We All Have Our Vices

We all have our vices: some of us enjoy the occasional cigarette; others prefer a nice beer after a hard week at work. These vices have developed as a way of dealing with the realities of life, allowing us to escape our often stressful and challenging daily challenges.

We often look at our vices and excuse ourselves from the negativity that comes from it; we allow our moment of sin. Yet we often forget that by allowing ourselves this vice we contribute to a negative factor within our community and the wider society. We find comfort that by purchasing our vice from a legal vendor and contributing in a positive way we help balance the negative consequences that may arise from the said vice. In the case of alcohol we pay significant tax, and most of us understand that this is for good reason.

Alcohol causes hundreds of millions of dollars in damage to our health every year, it causes serious harm within family environments and much crime within our society stems from the overindulgence of this vice. Yet the tax we pay from purchasing our alcohol goes toward an attempt to create equilibrium with this harm, because of course none of us would be able to live without our vice, right?

We also live within a society where we believe in freedom of speech, freedom of expression, of liberty and progression. We see the harm caused by our vice as acceptable because we feel that as individuals we should be allowed to make decisions that affect our own health. We also don’t appreciate being told that we can’t smoke inside; but we appreciate that because other people have the right to avoid second hand smoke, we inevitably go outside.

Yesterday, Dakta Green was jailed for eight months on drugs charges. The judge held that the law must be followed, and I agree. That is what makes this situation so much more tragic. Our laws should represent our belief structures, they should recognise that as a democratic society, we should be entitled to our individual vices if they can be controlled and the harm minimised. Yet today we have failed ourselves; we have failed because we’ve created laws to imprison a 61 year old man for enjoying his vice that arguably causes little harm to those around him while we continue to see no issue with the uncontrollable harm that our own vices cause.

Isn’t there an ingrained hypocrisy that we have laws forbidding people like Mr Green from enjoying their vice, while the majority of us have no problem with allowing our own vice to cause serious damage?

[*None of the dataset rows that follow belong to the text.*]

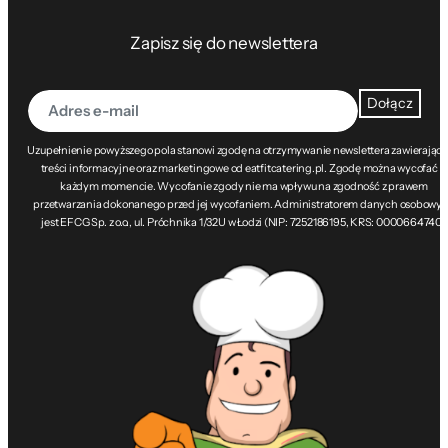
Zapisz się do newslettera
Dołącz
Uzupełnienie powyższego pola stanowi zgodę na otrzymywanie newslettera zawierając
treści informacyjne oraz marketingowe od eatfitcatering.pl. Zgodę można wycofać w
każdym momencie. Wycofanie zgody nie ma wpływu na zgodność z prawem
przetwarzania dokonanego przed jej wycofaniem. Administratorem danych osobowy
jest EFCG Sp. z o.o., ul. Próchnika 1/32U w Łodzi (NIP: 7252186195, KRS: 0000664740).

What is wrong with debating this issue like any other in our society? Is it because the ignorant reply is always that ‘you’re just a stoner’ when a person raises the point? As if everyone out there with a reasonable view on progressive drug reform must be a crazed user like an out of control drunk demanding everyone see their idiocy as just them joking around the next day? Are most people simply too afraid to challenge this view?

I wrote this article because after hearing of Mr Green’s sentence I spoke with a friend in her 50’s who enjoys a glass of wine every evening; I asked her what defines her position on the issue. Her reply was that ‘marijuana is illegal’ and managed to back this up with a comment that she had seen some ‘spaced out’ people high. Is that really the only argument those supporting reform have to fight against; and doesn’t that go against her own position that alcohol is acceptable?

I wrote recently about Kronic and the disturbing consequences of it on our society, and I feel now that we must start some rational debate on the issue of broader drug policies. The focus needs to move from being removal to control, from having a legal objective to one centred on health. How much money could be made from taxing Mr Green’s café? Could that tax be then used to reduce harm caused by marijuana and educate our children to avoid it? It seems that a tax would be more appropriate than spending thousands of dollars keeping this harmless man in prison in any case. States in America and other countries around the world are beginning to have a progressive approach to drug laws, what is stopping us?